Now what? They are back, that’s what, back in their hundreds, demanding an Islamist state. There have been widespread demonstrations calling, amongst other things, for the banning of alcohol in a country where much of the wealth came from the tourist industry. A Polish Catholic priest recently had his throat cut, the first sectarian murder in modern Tunisian history, and anti-Semitic slogans have appeared outside the main synagogue, this in a country where the persecution of Jews was previously unknown.
The agenda has been set even before elections are held; violence and intolerance is spreading, a power vacuum is being filled by people who want less democracy rather than more, who want laws supposedly made by God - meaning themselves – rather than by the people.

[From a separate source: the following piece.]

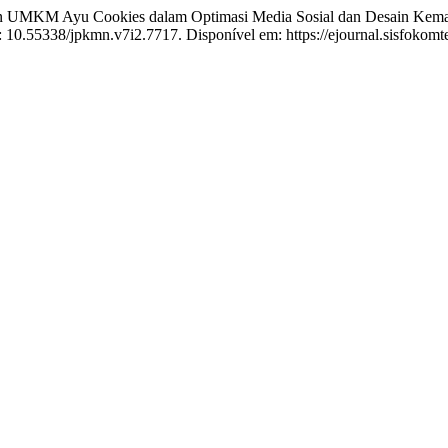
n UMKM Ayu Cookies dalam Optimasi Media Sosial dan Desain Kem
I: 10.55338/jpkmn.v7i2.7717. Disponível em: https://ejournal.sisfokom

Actually, when I say the Islamic militants want less democracy that’s not quite true: they want democracy insofar as it offers a route to power, then we shall see. What shall we see? Why, the most awful forms of cultural totalitarianism, theocracy in the Iranian style. Returning to Egypt it’s possible to deduce what that might involve. Just before that fall of Mubarak a poll carried out by the Pew Research Centre found that a majority of people support stoning as a punishment for adultery, hand amputation for theft and death for apostasy.
I would not for a moment seek to deny ‘democracy’ as a right of all peoples, the right to chose their own destinies, even if that destiny takes them into a new dark age. Yes, I feel sorry for people who take a more tolerant view of life; I feel sorry in particular for women, some of whom have been demonstrating in Tunisia in a futile rearguard action against the onset of fundamentalism. I feel sorry that they are threatened with ‘democracy.’
The point is ‘democracy’ has become such a mantra that people seldom pause to consider that there is no single road here, no one size fits all. In Morocco free and fair elections have seen the fundamentalist Party for Justice and Development grow bit by bit, election by election, to the point where it comes ever closer to forming a majority in parliament. In Gaza democracy laboured and brought forth Hamas, an openly terrorist organisation.
I have no solutions here and I can see no way forward. My view might be dismissed as pessimistic though I would argue that it is simply realistic. This Arab spring is already showing clear signs of turning into winter, with no summer in between.